# Colnago ID help?



## philippec (Jun 16, 2002)

I stumbled across an old Colnago frameset while emptying out a family member's basement. It's too small for me (54 cm) and so I will likely be slogging it off on e-bay along with some other nice tidbits but would like to get a good description up. The model name is Colnago Decor but I'm slightly confused since many Masters and master olympics are also labeled "Decor" -- see the auctions below -- the paint and tubeset of my frame seems identical to the first two Master Olympics and the Columbus decal seems identical to the one in the 3rd auction for the Master Piu -- and the tubeset looks identical as well.... slightly confused.

http://cgi.ebay.com/COLNAGO-MASTER-...212503187QQcategoryZ98084QQrdZ1QQcmdZViewItem

http://cgi.ebay.com/Colnago-Master-...215631330QQcategoryZ98084QQrdZ1QQcmdZViewItem

http://cgi.ebay.com/COLNAGO-Master-...215729709QQcategoryZ98084QQrdZ1QQcmdZViewItem

I've posted some pictures below -- any help dating and better naming this model? If it helps, this model was made for the European market (France) and has the Gilco fluted tubing on the top, down and seat tubes. The spacing is 130mm. I'm guessing early 90's and something more than the standard US-marketed Decor frameset that, as I understand it, had a round seat-tube.
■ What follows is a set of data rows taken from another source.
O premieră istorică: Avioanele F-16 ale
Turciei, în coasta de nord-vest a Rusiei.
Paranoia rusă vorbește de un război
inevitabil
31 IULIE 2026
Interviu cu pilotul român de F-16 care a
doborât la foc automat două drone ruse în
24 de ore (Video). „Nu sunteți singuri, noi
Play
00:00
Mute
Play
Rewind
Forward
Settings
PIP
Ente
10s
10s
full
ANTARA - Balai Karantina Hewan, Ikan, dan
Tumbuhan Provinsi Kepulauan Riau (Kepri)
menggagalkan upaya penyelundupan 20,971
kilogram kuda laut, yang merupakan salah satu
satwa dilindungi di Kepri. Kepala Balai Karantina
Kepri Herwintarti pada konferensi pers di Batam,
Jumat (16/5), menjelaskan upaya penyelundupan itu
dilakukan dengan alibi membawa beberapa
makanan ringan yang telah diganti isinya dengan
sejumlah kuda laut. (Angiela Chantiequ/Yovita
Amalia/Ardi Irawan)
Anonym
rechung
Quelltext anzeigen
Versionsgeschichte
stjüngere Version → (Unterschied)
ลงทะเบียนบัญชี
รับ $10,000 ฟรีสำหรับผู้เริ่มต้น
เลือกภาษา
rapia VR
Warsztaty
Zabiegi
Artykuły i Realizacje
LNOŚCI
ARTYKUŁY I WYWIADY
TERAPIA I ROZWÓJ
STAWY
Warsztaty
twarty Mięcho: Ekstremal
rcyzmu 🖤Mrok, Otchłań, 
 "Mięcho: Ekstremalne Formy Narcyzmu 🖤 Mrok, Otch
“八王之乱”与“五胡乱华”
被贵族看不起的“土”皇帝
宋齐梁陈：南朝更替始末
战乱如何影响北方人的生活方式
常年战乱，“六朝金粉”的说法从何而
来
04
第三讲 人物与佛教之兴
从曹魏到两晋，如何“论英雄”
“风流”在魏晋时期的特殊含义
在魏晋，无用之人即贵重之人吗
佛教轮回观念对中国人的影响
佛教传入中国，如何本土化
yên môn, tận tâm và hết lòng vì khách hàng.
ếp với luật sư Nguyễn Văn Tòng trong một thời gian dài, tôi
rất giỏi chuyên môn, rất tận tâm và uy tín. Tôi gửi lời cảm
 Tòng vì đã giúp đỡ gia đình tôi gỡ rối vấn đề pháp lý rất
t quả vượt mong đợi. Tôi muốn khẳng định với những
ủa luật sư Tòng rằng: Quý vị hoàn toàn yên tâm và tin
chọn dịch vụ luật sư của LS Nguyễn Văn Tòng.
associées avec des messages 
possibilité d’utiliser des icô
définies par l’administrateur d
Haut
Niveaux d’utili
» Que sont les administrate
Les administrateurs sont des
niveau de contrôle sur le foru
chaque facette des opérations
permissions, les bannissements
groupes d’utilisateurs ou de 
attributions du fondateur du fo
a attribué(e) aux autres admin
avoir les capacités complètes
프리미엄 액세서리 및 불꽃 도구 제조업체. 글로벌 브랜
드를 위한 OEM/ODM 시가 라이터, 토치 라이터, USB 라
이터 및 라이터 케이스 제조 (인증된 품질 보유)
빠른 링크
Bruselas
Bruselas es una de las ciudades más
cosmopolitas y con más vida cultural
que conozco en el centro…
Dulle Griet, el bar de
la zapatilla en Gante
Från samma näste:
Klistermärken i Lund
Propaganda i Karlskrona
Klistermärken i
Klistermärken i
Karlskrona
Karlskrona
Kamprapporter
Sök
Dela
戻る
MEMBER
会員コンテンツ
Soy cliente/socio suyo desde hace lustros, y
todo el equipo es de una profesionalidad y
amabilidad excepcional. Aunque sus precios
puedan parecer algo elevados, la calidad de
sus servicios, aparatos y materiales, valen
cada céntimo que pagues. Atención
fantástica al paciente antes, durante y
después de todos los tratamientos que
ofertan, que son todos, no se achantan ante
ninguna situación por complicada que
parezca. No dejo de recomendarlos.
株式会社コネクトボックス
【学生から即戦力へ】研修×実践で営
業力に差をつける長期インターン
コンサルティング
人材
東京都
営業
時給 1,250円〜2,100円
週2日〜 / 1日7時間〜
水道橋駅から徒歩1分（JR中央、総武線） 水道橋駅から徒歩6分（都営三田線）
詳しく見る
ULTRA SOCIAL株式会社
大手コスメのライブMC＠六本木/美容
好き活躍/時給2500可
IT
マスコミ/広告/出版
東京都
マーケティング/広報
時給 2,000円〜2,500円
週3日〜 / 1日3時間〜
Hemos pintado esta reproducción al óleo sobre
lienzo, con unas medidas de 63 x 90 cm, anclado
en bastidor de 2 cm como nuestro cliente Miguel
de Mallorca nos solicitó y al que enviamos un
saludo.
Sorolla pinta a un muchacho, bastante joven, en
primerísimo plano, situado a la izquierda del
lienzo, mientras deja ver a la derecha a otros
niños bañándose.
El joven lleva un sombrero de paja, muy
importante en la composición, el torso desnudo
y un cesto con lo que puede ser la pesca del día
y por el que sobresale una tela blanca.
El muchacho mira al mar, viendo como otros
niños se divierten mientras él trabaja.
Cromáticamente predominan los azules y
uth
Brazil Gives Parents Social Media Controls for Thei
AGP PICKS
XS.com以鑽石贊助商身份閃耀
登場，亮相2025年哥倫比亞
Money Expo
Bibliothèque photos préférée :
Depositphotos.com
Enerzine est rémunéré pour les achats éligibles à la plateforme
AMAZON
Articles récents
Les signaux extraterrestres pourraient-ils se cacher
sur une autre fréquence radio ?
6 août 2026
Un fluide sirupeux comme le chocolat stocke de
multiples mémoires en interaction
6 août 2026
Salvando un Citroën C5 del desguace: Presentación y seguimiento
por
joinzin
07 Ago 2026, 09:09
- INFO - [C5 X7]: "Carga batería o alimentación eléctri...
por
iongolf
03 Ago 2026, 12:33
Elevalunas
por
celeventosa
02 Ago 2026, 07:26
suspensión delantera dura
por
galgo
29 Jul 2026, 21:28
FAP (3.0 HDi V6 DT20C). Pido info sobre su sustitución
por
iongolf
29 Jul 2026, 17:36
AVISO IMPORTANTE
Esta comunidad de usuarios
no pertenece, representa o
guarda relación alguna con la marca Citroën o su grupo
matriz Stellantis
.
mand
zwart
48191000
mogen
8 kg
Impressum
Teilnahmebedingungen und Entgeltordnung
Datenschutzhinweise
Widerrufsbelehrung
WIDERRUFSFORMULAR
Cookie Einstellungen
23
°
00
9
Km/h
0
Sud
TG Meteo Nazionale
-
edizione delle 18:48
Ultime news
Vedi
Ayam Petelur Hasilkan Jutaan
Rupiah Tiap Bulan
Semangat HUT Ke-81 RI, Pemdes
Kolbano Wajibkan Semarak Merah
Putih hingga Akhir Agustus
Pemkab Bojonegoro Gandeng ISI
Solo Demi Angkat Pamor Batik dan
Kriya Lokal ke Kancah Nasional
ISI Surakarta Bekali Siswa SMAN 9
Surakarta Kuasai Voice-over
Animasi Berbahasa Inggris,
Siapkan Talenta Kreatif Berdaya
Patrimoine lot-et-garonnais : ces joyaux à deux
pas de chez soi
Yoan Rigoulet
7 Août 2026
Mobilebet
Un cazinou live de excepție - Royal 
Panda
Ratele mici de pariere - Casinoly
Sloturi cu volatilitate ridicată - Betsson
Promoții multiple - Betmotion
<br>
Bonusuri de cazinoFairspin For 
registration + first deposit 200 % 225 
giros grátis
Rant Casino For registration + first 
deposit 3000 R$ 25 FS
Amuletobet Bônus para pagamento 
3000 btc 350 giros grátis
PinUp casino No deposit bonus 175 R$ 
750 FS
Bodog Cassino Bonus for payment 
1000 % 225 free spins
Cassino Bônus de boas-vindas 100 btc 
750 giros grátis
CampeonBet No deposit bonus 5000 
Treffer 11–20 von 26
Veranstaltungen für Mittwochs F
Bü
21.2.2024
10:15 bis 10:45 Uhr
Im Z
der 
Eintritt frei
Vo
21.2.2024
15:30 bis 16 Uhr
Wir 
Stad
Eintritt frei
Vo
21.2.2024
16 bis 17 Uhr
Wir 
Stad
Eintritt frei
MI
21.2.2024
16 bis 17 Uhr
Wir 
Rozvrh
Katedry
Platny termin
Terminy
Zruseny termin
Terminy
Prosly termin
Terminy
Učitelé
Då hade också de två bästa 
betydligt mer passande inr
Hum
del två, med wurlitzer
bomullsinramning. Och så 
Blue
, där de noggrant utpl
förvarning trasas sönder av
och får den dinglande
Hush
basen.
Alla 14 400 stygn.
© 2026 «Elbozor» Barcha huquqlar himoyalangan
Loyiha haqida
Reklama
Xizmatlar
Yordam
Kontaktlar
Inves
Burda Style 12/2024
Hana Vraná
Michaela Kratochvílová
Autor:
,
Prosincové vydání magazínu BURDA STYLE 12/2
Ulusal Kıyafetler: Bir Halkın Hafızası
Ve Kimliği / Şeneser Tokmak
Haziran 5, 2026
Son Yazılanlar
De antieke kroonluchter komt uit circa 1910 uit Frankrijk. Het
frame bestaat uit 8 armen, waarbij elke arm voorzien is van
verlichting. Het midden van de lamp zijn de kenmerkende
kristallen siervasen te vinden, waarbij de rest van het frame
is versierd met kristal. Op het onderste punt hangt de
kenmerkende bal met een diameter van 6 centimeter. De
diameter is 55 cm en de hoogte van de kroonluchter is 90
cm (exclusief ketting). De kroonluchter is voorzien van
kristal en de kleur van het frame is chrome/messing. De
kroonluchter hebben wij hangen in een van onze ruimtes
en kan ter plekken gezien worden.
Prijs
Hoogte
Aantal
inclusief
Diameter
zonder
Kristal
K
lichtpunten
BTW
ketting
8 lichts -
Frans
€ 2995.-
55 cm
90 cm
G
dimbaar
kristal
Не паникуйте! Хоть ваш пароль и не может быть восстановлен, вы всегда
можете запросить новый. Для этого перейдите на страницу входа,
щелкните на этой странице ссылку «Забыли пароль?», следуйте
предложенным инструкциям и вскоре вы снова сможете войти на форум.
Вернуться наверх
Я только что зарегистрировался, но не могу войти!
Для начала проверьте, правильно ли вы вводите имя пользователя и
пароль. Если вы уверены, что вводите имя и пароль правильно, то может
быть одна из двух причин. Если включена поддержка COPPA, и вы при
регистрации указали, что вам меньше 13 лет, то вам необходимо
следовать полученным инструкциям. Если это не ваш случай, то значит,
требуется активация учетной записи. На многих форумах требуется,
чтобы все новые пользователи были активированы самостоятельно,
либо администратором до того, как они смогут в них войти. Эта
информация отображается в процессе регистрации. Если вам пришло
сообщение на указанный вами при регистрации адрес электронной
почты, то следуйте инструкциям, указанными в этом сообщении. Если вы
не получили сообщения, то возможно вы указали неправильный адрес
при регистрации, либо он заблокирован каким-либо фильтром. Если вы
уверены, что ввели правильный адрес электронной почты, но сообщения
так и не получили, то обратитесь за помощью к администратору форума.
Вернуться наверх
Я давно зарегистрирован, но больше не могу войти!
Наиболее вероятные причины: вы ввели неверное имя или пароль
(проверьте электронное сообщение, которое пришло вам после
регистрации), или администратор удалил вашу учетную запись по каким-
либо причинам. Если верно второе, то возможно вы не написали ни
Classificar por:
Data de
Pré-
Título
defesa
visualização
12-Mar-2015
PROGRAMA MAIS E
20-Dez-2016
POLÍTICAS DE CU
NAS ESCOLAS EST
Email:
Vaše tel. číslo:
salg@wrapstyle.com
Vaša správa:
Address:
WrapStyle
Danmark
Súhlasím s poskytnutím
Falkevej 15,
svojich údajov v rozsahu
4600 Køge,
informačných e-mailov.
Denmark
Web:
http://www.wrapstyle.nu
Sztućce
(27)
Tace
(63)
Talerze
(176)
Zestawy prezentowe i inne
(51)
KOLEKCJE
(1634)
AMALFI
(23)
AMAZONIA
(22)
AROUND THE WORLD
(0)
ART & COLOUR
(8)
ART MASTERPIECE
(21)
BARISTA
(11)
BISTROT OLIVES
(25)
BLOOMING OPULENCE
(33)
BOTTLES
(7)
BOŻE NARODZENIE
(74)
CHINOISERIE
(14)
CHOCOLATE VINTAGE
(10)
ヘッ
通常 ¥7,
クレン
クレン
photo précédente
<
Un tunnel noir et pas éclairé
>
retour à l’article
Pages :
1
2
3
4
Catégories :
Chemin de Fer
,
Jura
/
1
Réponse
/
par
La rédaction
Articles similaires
The serial number on the RR dropout is difficult to read.

Thanks for any insight you might give.

A+

Philippe


----------



## arvid (Jan 24, 2006)

*No old Colnago frame seems to be the same, but...*

Hence the tubing and the colour scheme, i would say it is a Master Light. Take a look at these pictures: https://bulgier.net/pics/bike/Catalogs/colnago-94/col2.jpg


----------